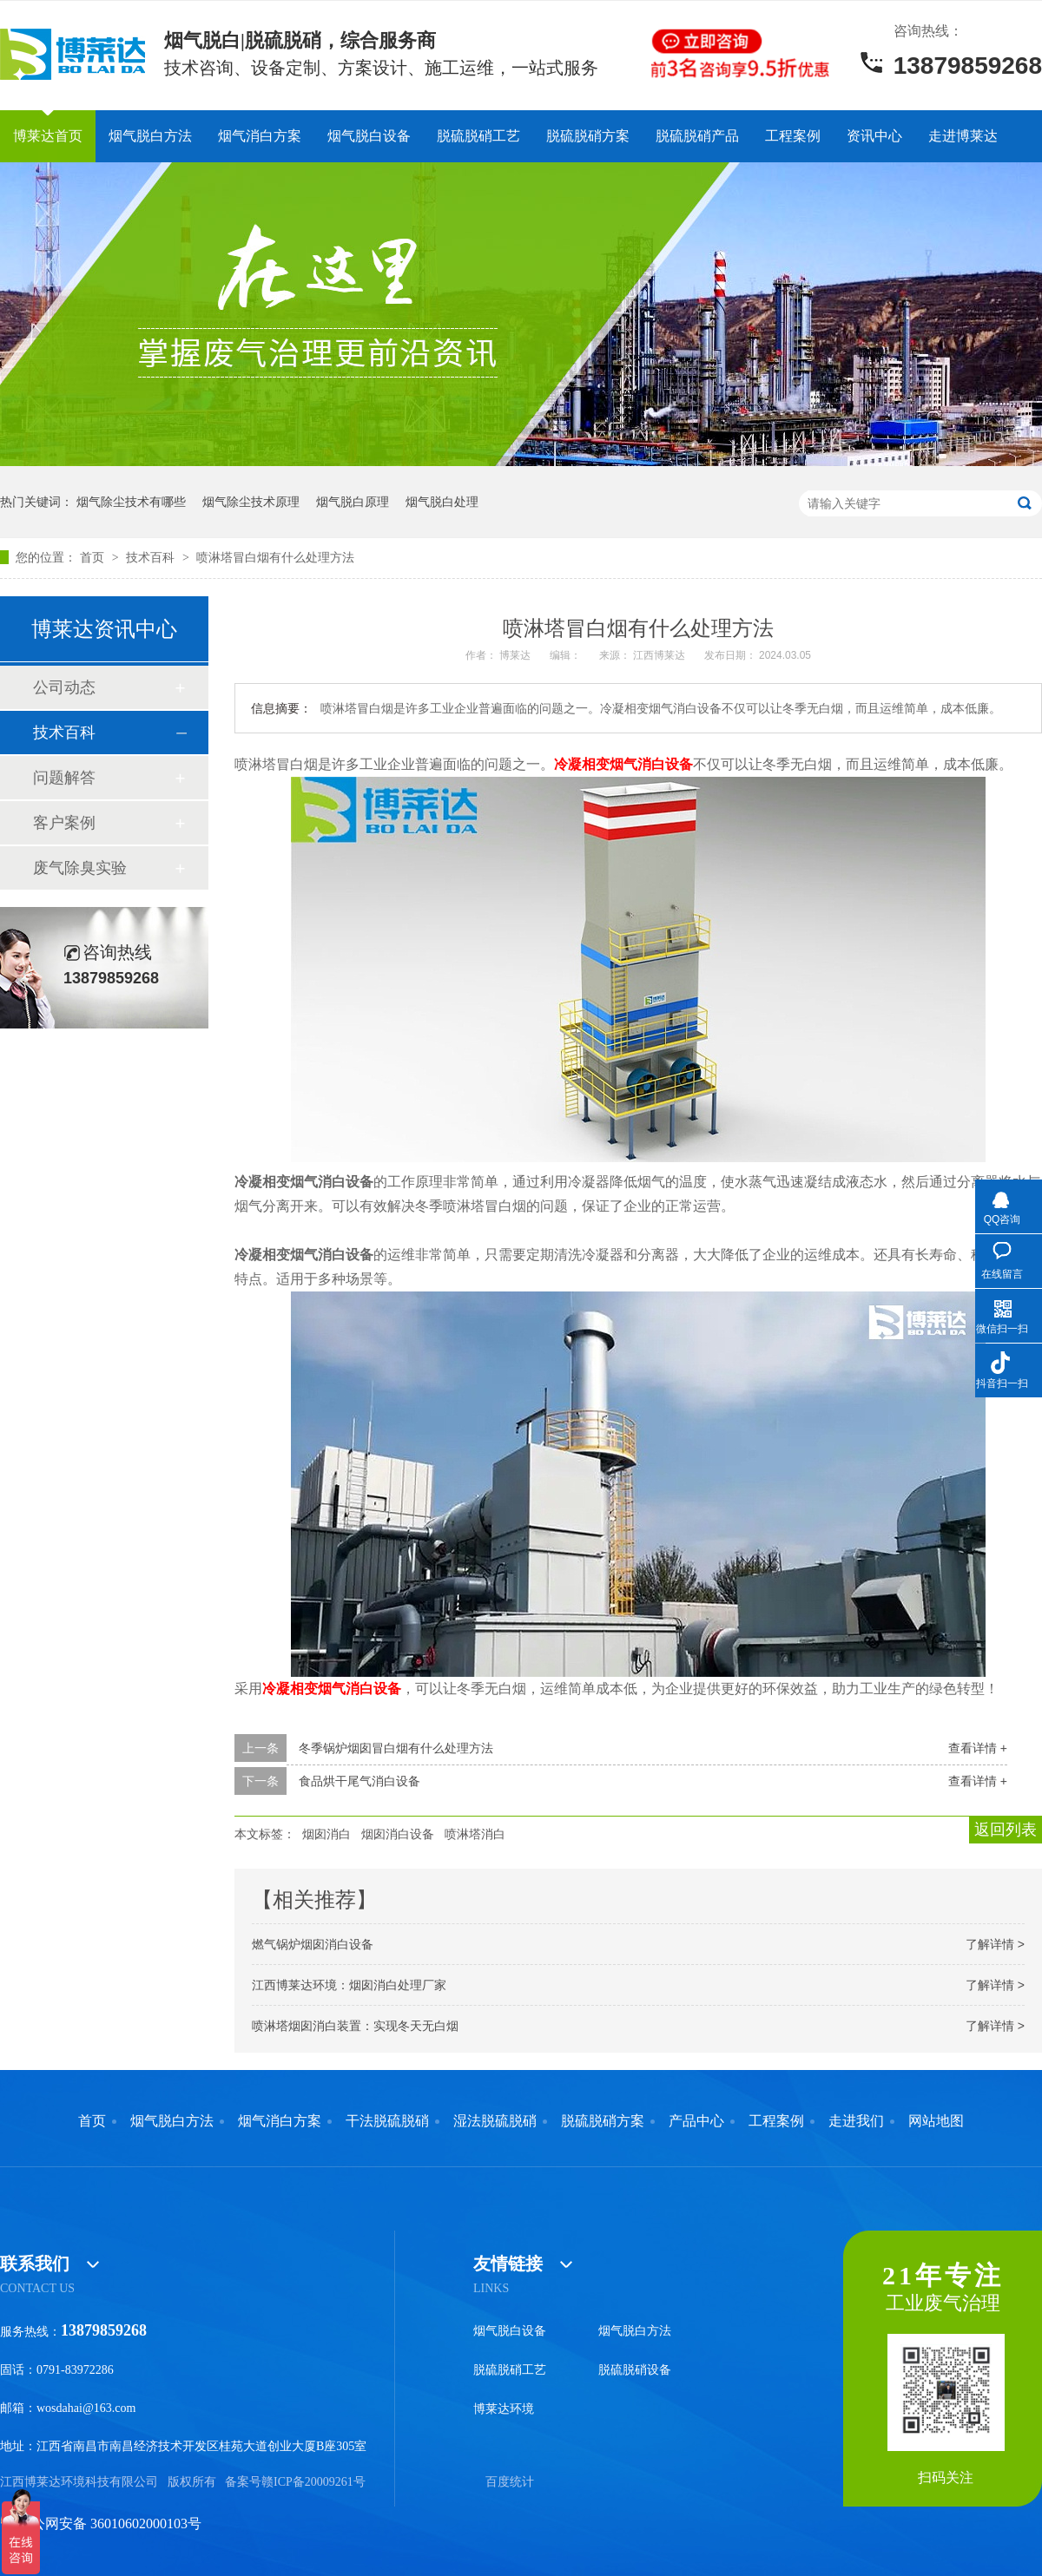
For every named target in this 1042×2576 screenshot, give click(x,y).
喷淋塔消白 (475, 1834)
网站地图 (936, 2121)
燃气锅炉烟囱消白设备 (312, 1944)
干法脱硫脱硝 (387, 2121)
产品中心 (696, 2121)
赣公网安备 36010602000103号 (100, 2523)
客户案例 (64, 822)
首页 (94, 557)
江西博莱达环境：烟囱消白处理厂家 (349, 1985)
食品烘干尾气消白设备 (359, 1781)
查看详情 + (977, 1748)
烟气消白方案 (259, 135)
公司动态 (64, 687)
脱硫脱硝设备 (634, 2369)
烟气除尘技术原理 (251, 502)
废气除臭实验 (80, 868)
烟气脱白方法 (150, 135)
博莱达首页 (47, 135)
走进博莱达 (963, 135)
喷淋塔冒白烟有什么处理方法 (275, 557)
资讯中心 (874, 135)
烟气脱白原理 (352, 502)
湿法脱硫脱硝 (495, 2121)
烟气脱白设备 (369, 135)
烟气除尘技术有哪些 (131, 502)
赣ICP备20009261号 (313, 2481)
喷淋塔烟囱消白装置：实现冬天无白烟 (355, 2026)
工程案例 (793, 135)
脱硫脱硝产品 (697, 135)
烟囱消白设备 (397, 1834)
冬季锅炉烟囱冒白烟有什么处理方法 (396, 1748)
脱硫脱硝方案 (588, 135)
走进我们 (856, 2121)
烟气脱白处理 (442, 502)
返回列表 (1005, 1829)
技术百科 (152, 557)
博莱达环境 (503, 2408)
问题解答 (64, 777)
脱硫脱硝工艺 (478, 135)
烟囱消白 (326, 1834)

==

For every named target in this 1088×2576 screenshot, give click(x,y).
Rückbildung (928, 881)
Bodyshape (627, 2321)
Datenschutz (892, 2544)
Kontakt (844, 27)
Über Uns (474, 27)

==

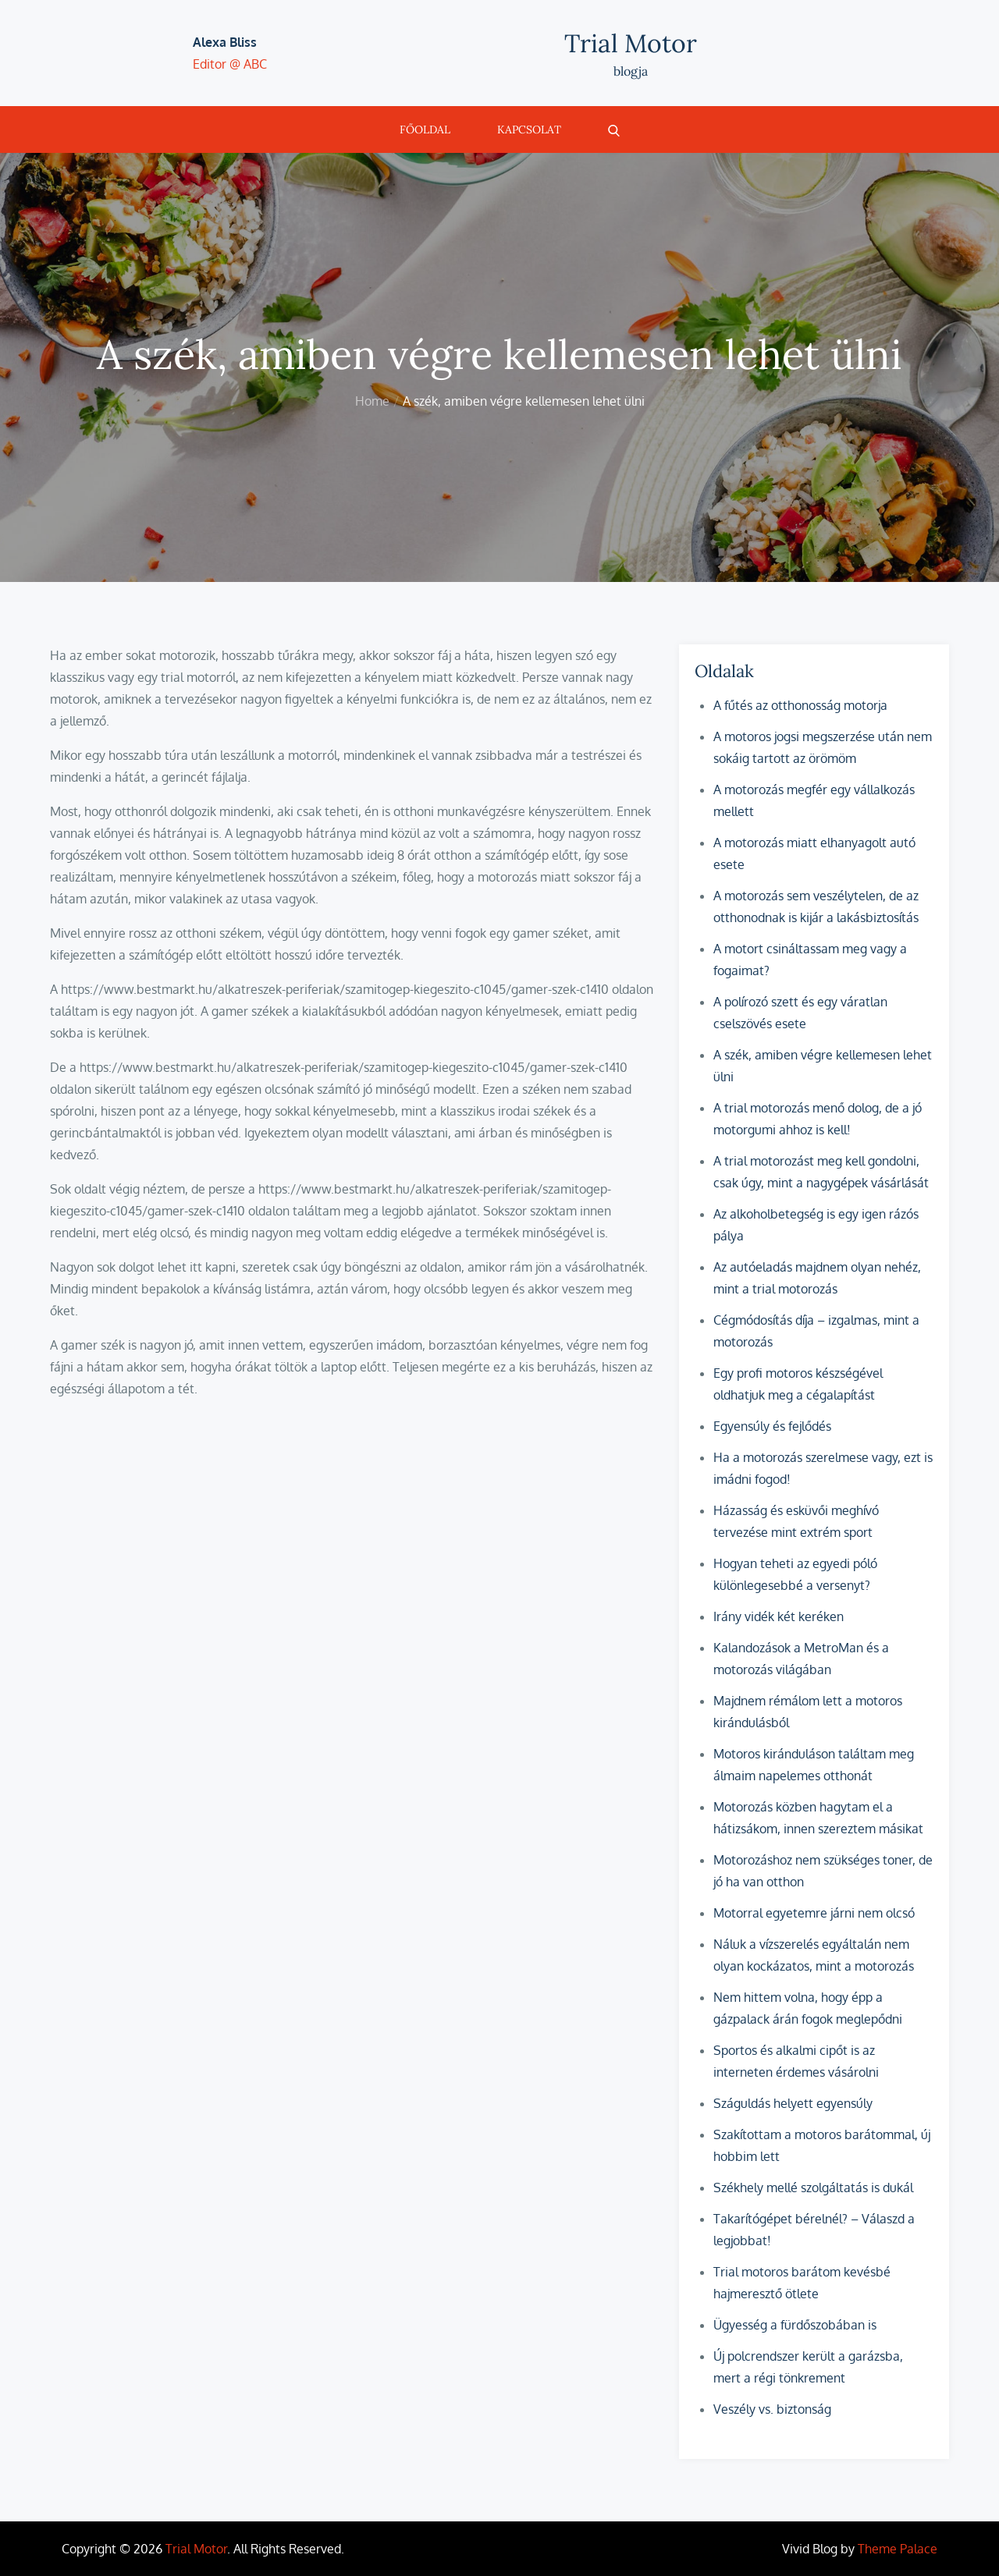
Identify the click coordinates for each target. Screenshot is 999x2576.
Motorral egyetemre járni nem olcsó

- REQUIREMENT
Everything from the line with "烟气消白方案 (259, 135)" through the line with "烟囱消白 (326, 1834)" should be written out exactly as it appears above, end lines included, and nothing outside that range.

- WRITTEN SOLUTION
烟气消白方案 (259, 135)
公司动态 (64, 687)
脱硫脱硝设备 (634, 2369)
烟气除尘技术原理 (251, 502)
废气除臭实验 (80, 868)
烟气脱白方法 (150, 135)
博莱达首页 (47, 135)
走进博莱达 (963, 135)
喷淋塔冒白烟有什么处理方法 (275, 557)
资讯中心 (874, 135)
烟气脱白原理 (352, 502)
湿法脱硫脱硝 (495, 2121)
烟气脱白设备 (369, 135)
烟气除尘技术有哪些 (131, 502)
赣ICP备20009261号 (313, 2481)
喷淋塔烟囱消白装置：实现冬天无白烟 (355, 2026)
工程案例 (793, 135)
脱硫脱硝产品 (697, 135)
烟囱消白设备 (397, 1834)
冬季锅炉烟囱冒白烟有什么处理方法 (396, 1748)
脱硫脱硝方案 (588, 135)
走进我们 (856, 2121)
烟气脱白处理 (442, 502)
返回列表 (1005, 1829)
技术百科 (152, 557)
博莱达环境 (503, 2408)
问题解答 (64, 777)
脱硫脱硝工艺 (478, 135)
烟囱消白 (326, 1834)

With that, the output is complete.